About this exercise - Which lines below hold the word "Website"? Copy all of them.
▼▼▼
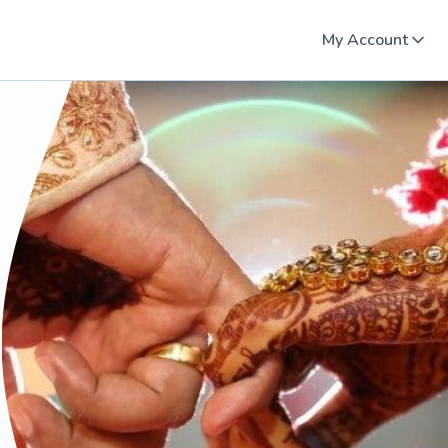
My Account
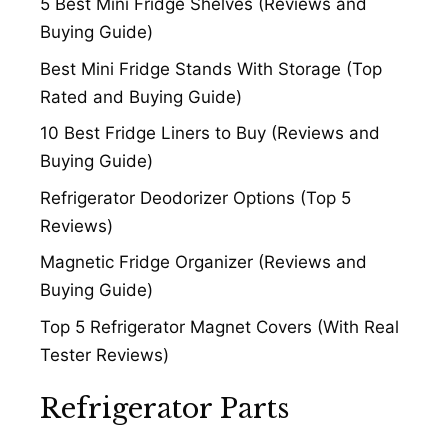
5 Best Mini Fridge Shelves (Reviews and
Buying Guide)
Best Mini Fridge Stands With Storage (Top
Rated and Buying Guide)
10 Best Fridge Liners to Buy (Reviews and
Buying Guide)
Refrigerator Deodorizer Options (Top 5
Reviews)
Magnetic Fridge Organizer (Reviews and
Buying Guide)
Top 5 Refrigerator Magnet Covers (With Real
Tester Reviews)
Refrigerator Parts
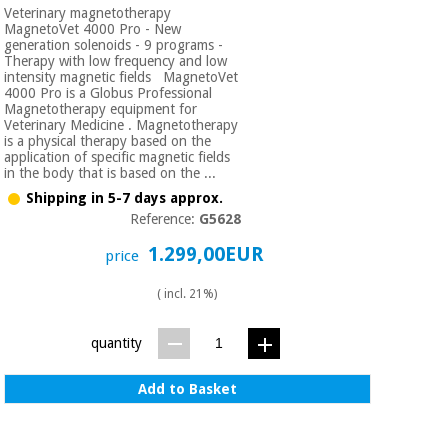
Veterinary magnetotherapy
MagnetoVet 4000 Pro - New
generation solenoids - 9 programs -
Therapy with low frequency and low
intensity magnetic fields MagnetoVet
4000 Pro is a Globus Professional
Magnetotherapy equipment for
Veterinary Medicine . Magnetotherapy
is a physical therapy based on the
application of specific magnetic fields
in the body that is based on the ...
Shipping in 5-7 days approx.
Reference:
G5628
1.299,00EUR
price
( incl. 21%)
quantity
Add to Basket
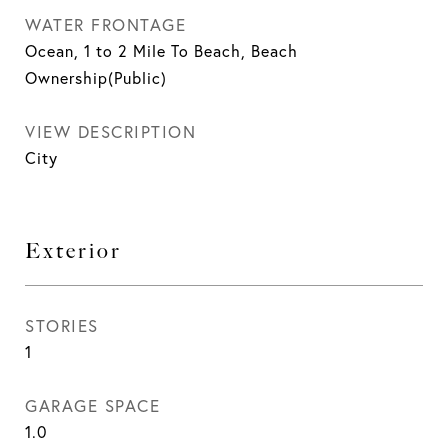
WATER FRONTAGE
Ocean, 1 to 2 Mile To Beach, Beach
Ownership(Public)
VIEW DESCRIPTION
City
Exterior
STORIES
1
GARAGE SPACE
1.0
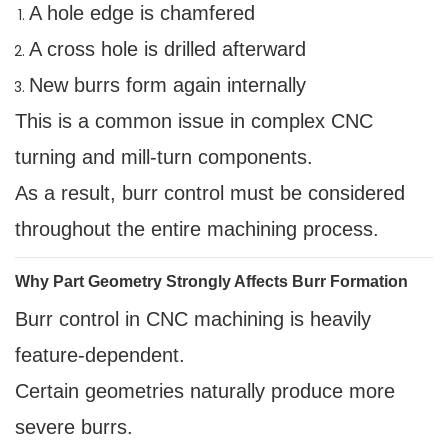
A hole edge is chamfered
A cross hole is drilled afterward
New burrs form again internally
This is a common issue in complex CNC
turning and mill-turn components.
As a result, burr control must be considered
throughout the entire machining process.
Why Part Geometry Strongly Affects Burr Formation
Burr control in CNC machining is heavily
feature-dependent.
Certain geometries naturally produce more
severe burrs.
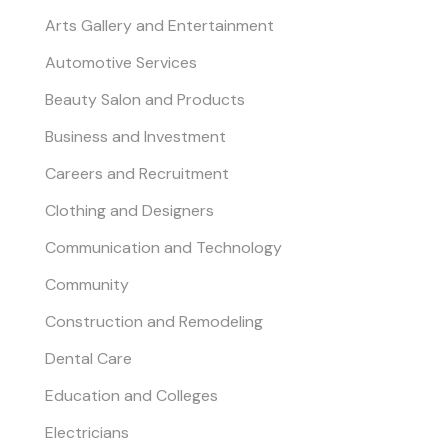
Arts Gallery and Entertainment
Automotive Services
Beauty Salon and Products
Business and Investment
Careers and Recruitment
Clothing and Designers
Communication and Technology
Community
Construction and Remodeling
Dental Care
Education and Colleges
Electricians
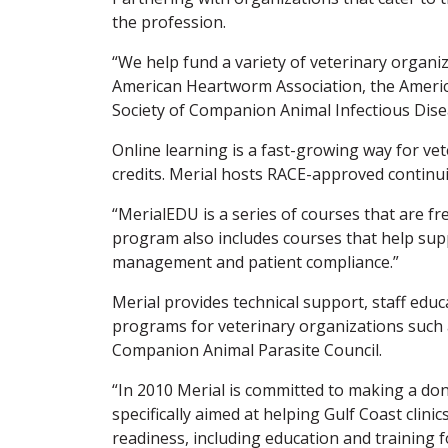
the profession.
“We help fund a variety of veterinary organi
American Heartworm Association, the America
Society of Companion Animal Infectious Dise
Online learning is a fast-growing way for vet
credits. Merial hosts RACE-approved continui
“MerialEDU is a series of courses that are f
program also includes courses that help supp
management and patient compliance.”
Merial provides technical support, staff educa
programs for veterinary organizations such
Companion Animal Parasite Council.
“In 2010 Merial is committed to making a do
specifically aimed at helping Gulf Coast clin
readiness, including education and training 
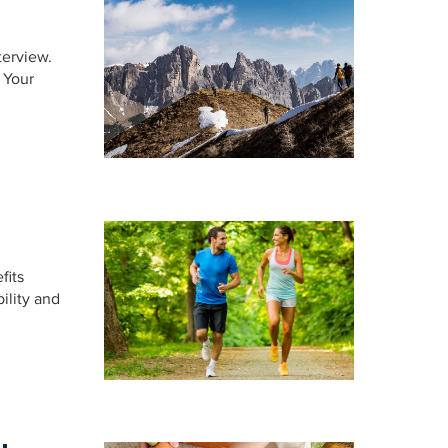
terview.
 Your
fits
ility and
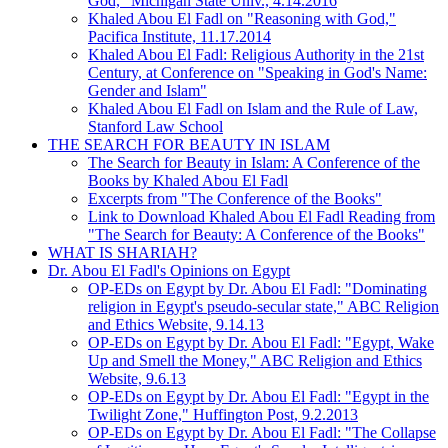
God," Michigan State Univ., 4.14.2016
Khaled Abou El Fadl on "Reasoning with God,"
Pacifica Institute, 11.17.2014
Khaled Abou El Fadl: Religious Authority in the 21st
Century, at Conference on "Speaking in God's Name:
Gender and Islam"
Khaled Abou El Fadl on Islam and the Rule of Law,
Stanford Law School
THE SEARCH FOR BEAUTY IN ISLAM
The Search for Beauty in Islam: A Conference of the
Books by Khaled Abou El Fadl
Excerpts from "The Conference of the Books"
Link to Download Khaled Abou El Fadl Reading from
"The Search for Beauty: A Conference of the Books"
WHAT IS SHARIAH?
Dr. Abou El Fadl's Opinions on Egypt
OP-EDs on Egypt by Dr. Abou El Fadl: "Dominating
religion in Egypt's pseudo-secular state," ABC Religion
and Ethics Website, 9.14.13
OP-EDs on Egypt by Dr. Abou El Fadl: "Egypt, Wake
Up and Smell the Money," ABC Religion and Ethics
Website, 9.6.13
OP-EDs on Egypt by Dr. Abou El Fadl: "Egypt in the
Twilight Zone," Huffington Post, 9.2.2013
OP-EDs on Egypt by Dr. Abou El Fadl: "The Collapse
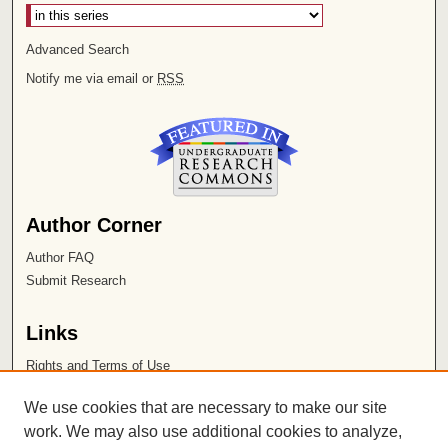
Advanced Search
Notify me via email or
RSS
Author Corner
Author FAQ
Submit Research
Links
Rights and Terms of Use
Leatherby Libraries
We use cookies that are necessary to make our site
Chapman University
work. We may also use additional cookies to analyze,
▲▲▲
Task output -
and Ethics Website, 9.14.13
Website, 9.6.13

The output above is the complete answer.